When Greensboro had a booming textile industry, little transportation hubs like the Greensboro Railway Depot flourished. Now, the railroads still function, but they mostly carry goods from China. It’s less of a graveyard for American prosperity than it is an alter for the changing times.
When a friend came to visit from England I had to take her to the Oakland Avenue station. I knew that Europe had a fabulous electric rail system, but I wanted to show her something raw and American. I remember that evening well.
It was a full moon, and luckily, my railroad friend, Corey Hodge, who is an affiliate of Norfolk Southern, was there. With years of train knowledge, and his accent thick as country grits, you can understand just enough to determine whether he’s talking about the Norfolk Southern, his own private tourist rail or just trains in general.
“That’s a Canadian freighter, right there,” said Hodge, excitedly pointing to a freight car bearing a red maple leaf that’s rattling through the station. “It’s fun to see the foreign freighters come these ways.”
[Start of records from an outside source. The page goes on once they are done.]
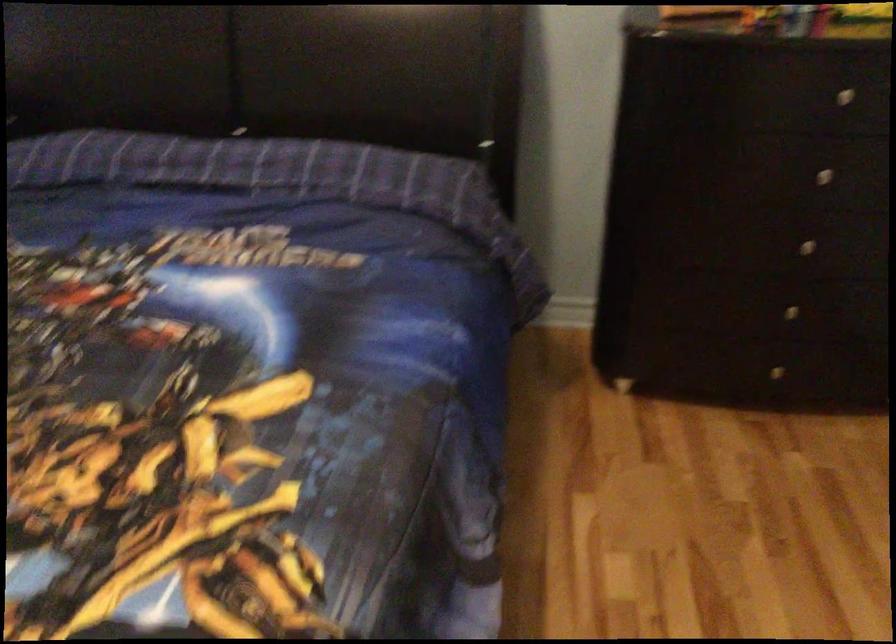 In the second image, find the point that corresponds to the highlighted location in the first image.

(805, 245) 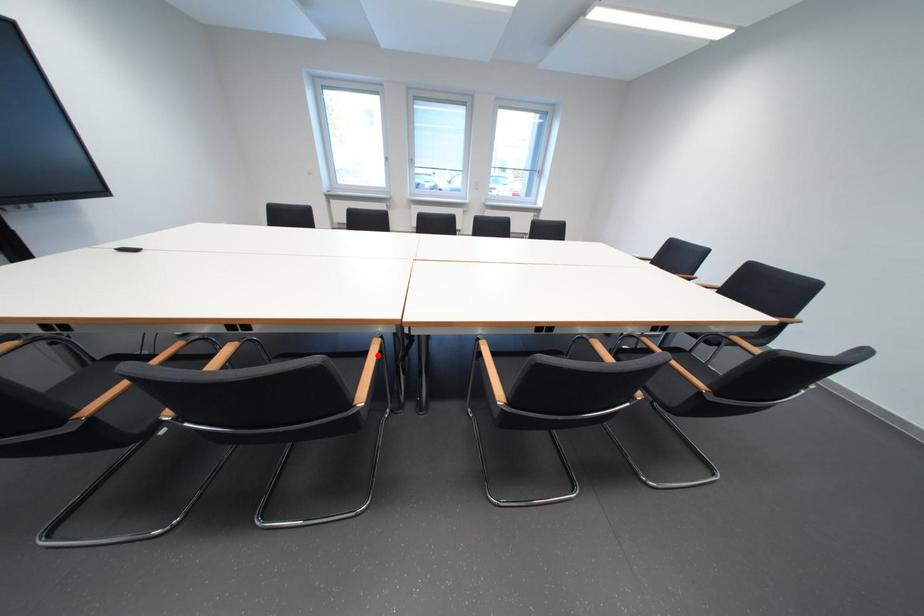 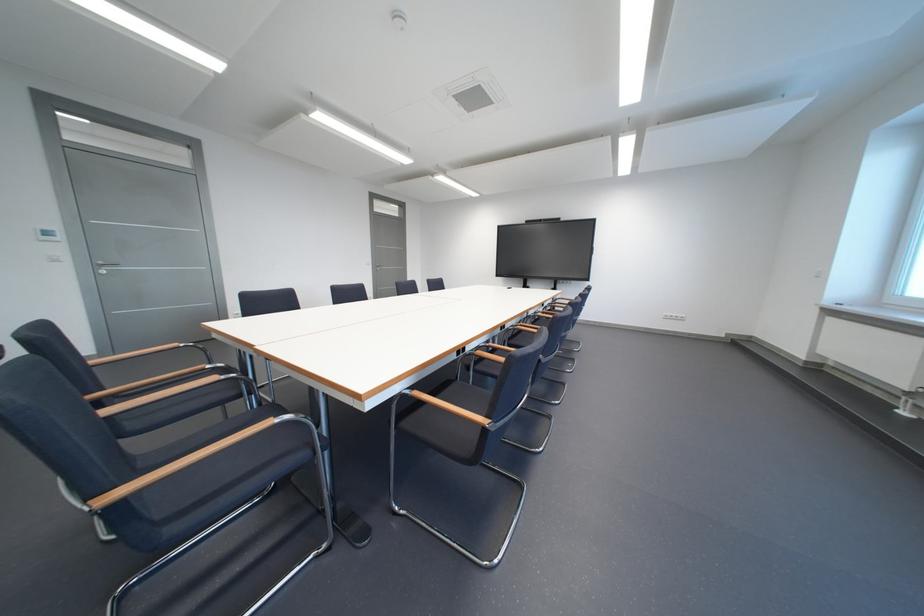 Question: I am providing you with two images of the same scene from different viewpoints. A red point is marked on the first image. Is the red point's position out of view in image 2?

Choices:
 (A) Yes
 (B) No

Answer: (A)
My British friend seemed disturbed, yet interested. Like she had walked into some photograph of 1920’s America. It seemed absurd that this was still going on. Even more absurd that the whole scene wasn’t a commercialized tourist attraction, that this was a legitimate place of leisure for the self-proclaimed “train nuts.”
Hodge is one of a group of about ten or twelve that sits behind the station’s fence Wednesday through Saturday night to watch the trains pass the Oakland Avenue station.
They don’t drink, they don’t smoke and they don’t do much but watch with great, almost maniacal enthusiasm.
On multiple occasions I’ve seen a young boy who carries a radio scanner that picks up frequencies from the oncoming locomotives. There’s some static, a muffled voice picked up by the old antenna and the boy gets up excitedly, yelling some railroad jargon and pointing in the direction of the oncoming train.
He’s a prodigy. With his talent, he might be a legendary train professional one day, a modern day Casey Jones.
“That is if they don’t find out he’s a train nut,” said Hodge. According to Hodge, train nuts are a liability for the station. “He could be watching one train coming this way,” said Hodge, referencing the tracks ahead. “And he might back up into a stopped locomotive.”
There’s a tourist steam engine that will be making its way to Greensboro in the near future, and Hodge claims that it will be something great for our generation to see.
It might be his clairvoyant vision of the good ole’ days making a triumphant return that makes Hodge the ringleader of the crowd, a conjurer of some strange magic that encapsulates the train nuts.
They’re a group focused not on consumer goods, not on producing some cheap product or having the best job, but a harkening back to a much simpler time, a time when a train ticket from New York to New Orleans was as cheap as a tank of gas.
Maybe it’s more complex. Maybe the trains are a metaphor for a world that’s moving much too fast as we try to grasp onto something legitimate, something that could construct meaning from a world that’s quickly falling out of our grasps and into the future’s electronic haze.